Perkins and Hayes, even when they’re playing by certain fairy tale rules, are not eager to explain everything. The formula is there, yes, but the film deliberately slows itself down whenever those expecting the traditional narrative think things should be speeding up. Instead of showing us a scheming, wily and virtuous young woman trying to beat an old witch, it shows us that same young woman wanting to be a witch herself, if not exactly the same kind of witch. We linger in that space for a long time until the story finally resolves itself in the closing minutes, and while it would have been quite easy for Gretel & Hansel to lean into a Witchy Girlboss vibe through its exploration of gender roles and emerging womanhood, it refuses to be that simple. Gretel’s rise into her own power happens more intuitively and less narratively, more magical thinking than magical system. It helps that we’ve got Lillis and Krige’s wonderful performances to carry us through certain more abstract (though nevertheless frightening) sequences along the way, but in the end the film still refuses to clarify every plot point, or answer every question.
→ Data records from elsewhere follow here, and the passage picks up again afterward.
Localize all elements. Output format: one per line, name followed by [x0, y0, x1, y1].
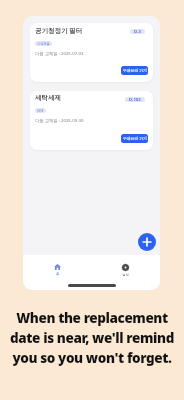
- staticText: D-102: [129, 97, 141, 102]
- staticText: When the replacement: [16, 309, 168, 327]
- staticText: 가전제품: [37, 42, 50, 46]
- staticText: 구매하러 가기: [123, 136, 147, 141]
- staticText: 세탁세제: [35, 94, 61, 102]
- button[interactable]: 구매하러 가기: [121, 66, 148, 75]
- staticText: 설정: [122, 273, 129, 277]
- button[interactable]: 홈: [23, 264, 91, 276]
- button[interactable]: 구매하러 가기: [121, 134, 148, 143]
- staticText: D-3: [134, 29, 141, 34]
- staticText: 다음 교체일 : 2025-07-03: [35, 50, 84, 56]
- staticText: 구매하러 가기: [123, 68, 147, 73]
- button[interactable]: 설정: [91, 264, 160, 277]
- staticText: 다음 교체일 : 2025-09-30: [35, 117, 84, 123]
- staticText: 홈: [56, 272, 60, 276]
- staticText: you so you won't forget.: [12, 349, 172, 367]
- button[interactable]: 공기청정기 필터: [30, 23, 153, 82]
- button[interactable]: Add item: [138, 233, 156, 251]
- button[interactable]: 세탁세제: [30, 91, 153, 150]
- staticText: date is near, we'll remind: [10, 329, 174, 347]
- staticText: 세제: [37, 109, 44, 113]
- staticText: 공기청정기 필터: [35, 26, 83, 35]
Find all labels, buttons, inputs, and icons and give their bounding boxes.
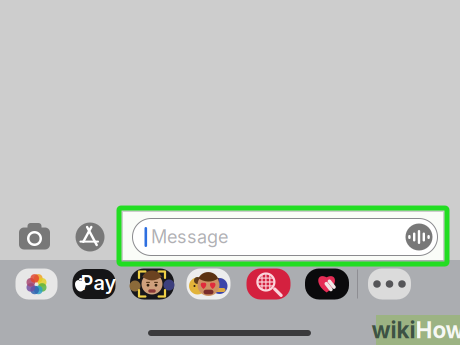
button[interactable]: Take photo <box>18 223 51 251</box>
button[interactable]: Images <box>246 268 290 300</box>
button[interactable]: Memoji Stickers <box>186 268 230 300</box>
staticText: wiki <box>372 316 416 344</box>
button[interactable]: Photos <box>16 268 58 300</box>
button[interactable]: Digital Touch <box>305 268 349 300</box>
staticText: Pay <box>80 270 116 295</box>
button[interactable]: iMessage apps <box>76 222 104 252</box>
button[interactable]: More apps <box>368 268 411 300</box>
staticText: How <box>416 316 460 344</box>
button[interactable]: Apple Pay <box>72 269 116 299</box>
button[interactable]: Memoji <box>130 268 174 300</box>
staticText: Message <box>151 226 228 248</box>
button[interactable]: Message <box>132 218 438 256</box>
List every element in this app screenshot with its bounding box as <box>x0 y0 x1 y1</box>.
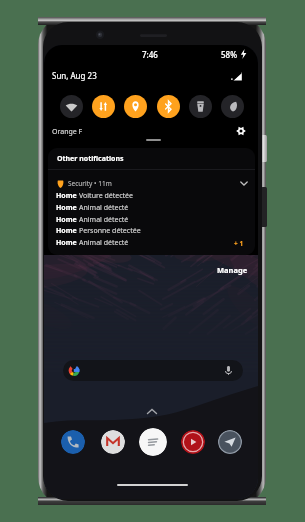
staticText: + 1 <box>234 239 244 248</box>
staticText: Other notifications <box>57 154 124 164</box>
button[interactable]: Settings <box>234 124 248 138</box>
button[interactable]: Google Chat <box>139 428 167 456</box>
staticText: Home <box>56 203 79 213</box>
staticText: 58% <box>221 49 237 60</box>
button[interactable]: Search <box>63 360 243 381</box>
staticText: Voiture détectée <box>79 191 133 201</box>
staticText: Home <box>56 191 79 201</box>
button[interactable]: Telegram <box>218 430 242 454</box>
staticText: Animal détecté <box>79 203 129 213</box>
button[interactable]: Flashlight <box>189 95 212 118</box>
staticText: Sun, Aug 23 <box>52 70 97 81</box>
button[interactable]: Location <box>124 95 147 118</box>
staticText: Home <box>56 238 79 248</box>
button[interactable]: Sound <box>92 95 115 118</box>
button[interactable]: Dark theme <box>221 95 244 118</box>
button[interactable]: Security • 11m <box>48 170 255 255</box>
staticText: Animal détecté <box>79 215 129 225</box>
staticText: Home <box>56 215 79 225</box>
staticText: Manage <box>217 265 248 275</box>
button[interactable]: Wi-Fi <box>60 95 83 118</box>
staticText: Security • 11m <box>68 179 112 188</box>
staticText: Personne détectée <box>79 226 141 236</box>
staticText: Home <box>56 226 79 236</box>
staticText: Animal détecté <box>79 238 129 248</box>
staticText: Orange F <box>52 127 83 137</box>
button[interactable]: Other notifications <box>48 148 255 169</box>
button[interactable]: Phone <box>61 430 85 454</box>
button[interactable]: Gmail <box>101 430 125 454</box>
button[interactable]: Manage <box>217 265 248 275</box>
button[interactable]: YouTube Music <box>181 430 205 454</box>
button[interactable]: Bluetooth <box>157 95 180 118</box>
staticText: 7:46 <box>142 49 158 60</box>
This, I’d argue in opposition to all those earlier assessments, is also a feature of Gretel & Hansel, not a bug. In fact, it’s the feature. It’s the embodiment of the “think less, know more” theme informing the characters, their magic, and more importantly, Oz Perkins’ larger body of work. We talk about fear of the unknown in horror quite a lot, the idea that there are things lurking under the surface of this world that would drive us mad, but this is not that kind of horror. This is horror about people who can see the unknown, touch it, manipulate it, yet still don’t have a rational explanation for why. Gretel & Hansel is not about the terror of knowing something, but the terror of knowing something without so much as a thought, and then contending with what that knowledge means for you. Feeling like you’re losing control of your own mind and your own body is, of course, a powerful metaphor for adolescence, but it’s also a universally potent horror device. If you know you can kill someone with a thought, but you don’t know why, things can get very scary, very fast. This is the particular terror that Perkins conjures in Gretel & Hansel, birthed from the same sense of magical thinking and dreamy discovery that lurks in his other horror films.